Islamic State fighter Abu Abdelrahman al-Liby said in a video posted on the group’s official Telegram channel: “Today Es Sider port and Ras Lanuf and tomorrow the port of Brega and after the ports of Tobruk, Es Serir, Jallo, and al-Kufra.” The state-run National Oil Corporation (NOC) said the area was facing an “environmental catastrophe”, with huge columns of smoke covering the area and damage to power lines supplying residential and industrial districts.

An energy official allied with Libya’s eastern-based government, Mohamed al-Manfi, said a pipeline leading from the Amal oil field to the Es Sider terminal had been targeted. There were clashes between militants and Petroleum Facilities Guards, but Manfi and a guards source later said these had stopped and the militants had retreated.

Libya has become deeply divided since the fall of Muammar Gaddafi in 2011, with political and armed factions competing for power and for the country’s oil wealth. Since the summer of 2014 it has two rival governments and parliaments, operating from the capital Tripoli and from the east.

Islamic State militants have taken advantage of the security vacuum to establish a foothold in the city of Sirte, which lies about 200 km along the coast to the west of Ras Lanuf and Es Sider.


The terminals, Libya’s largest, have been closed since December 2014. The country’s oil production is less than a quarter of its 2011 high of 1.6 million barrels per day.

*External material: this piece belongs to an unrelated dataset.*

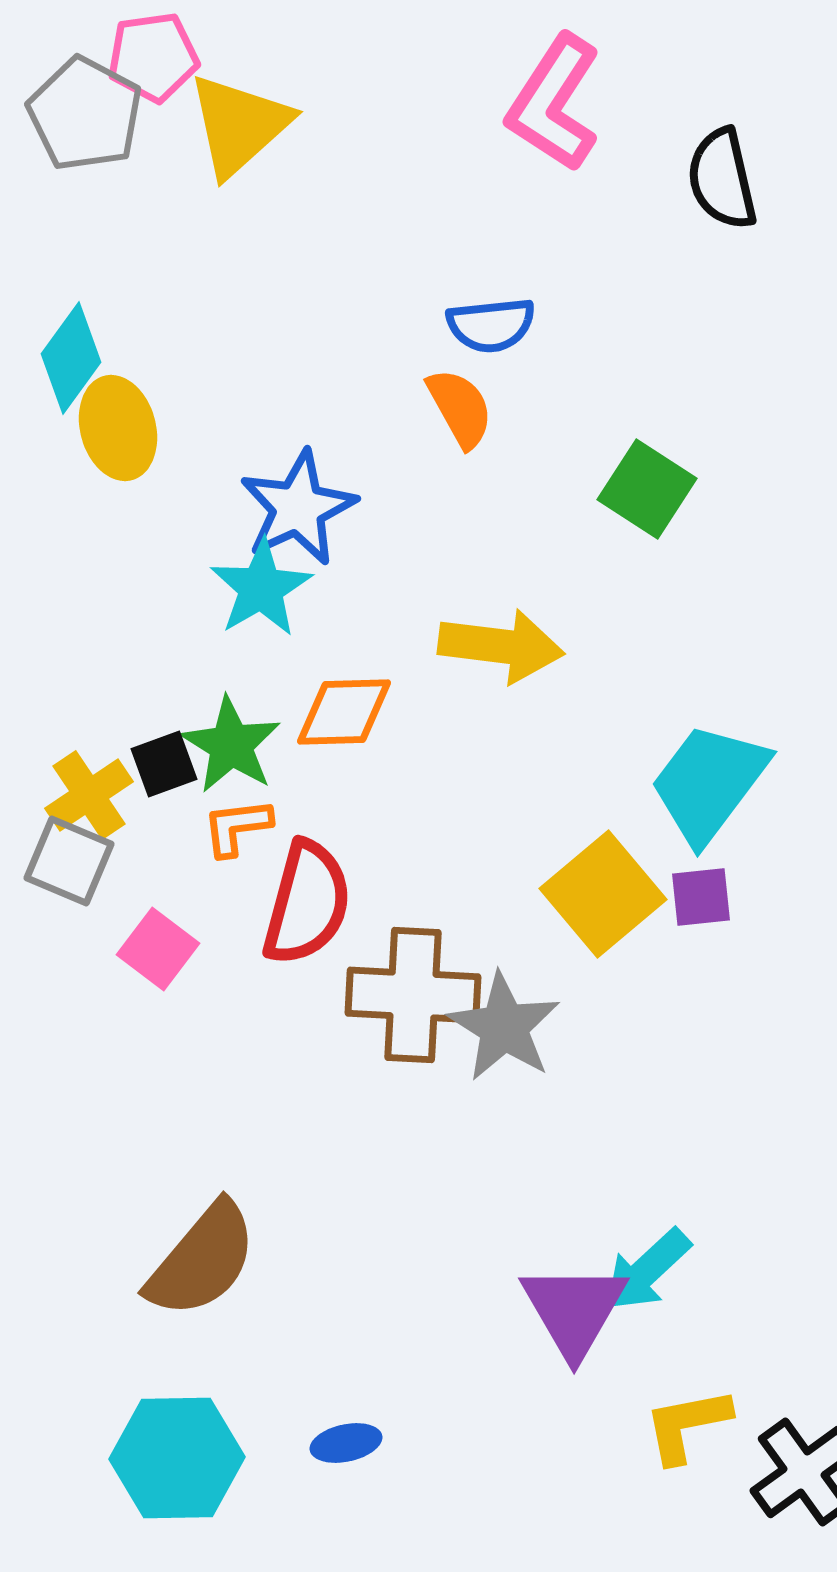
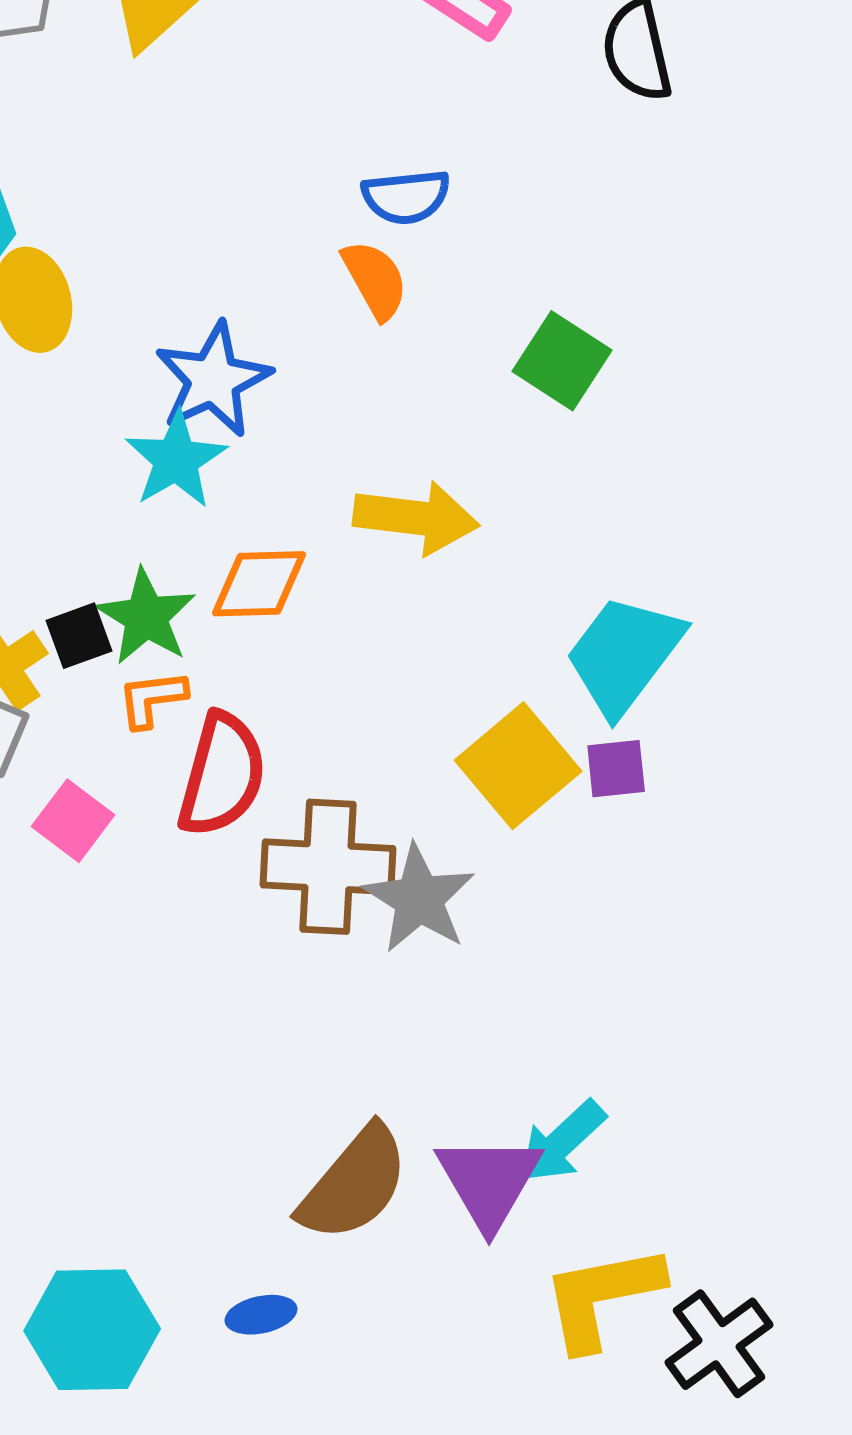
brown semicircle: (202, 1260) -> (354, 1184), moved
yellow L-shape: (687, 1425) -> (602, 1297), size x1.4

Clashes between Petroleum Facilities Guards and Islamic State militants two weeks ago near Es Sider and Ras Lanuf left seven oil storage tanks damaged by fire and at least 18 guards dead.

The NOC sent a tanker to remove oil from the terminals in an effort to prevent further damage, but guards prevented it from loading, citing security concerns.

The NOC said today the “intransigence” of the guards had prevented it from avoiding further damage caused by the latest attack.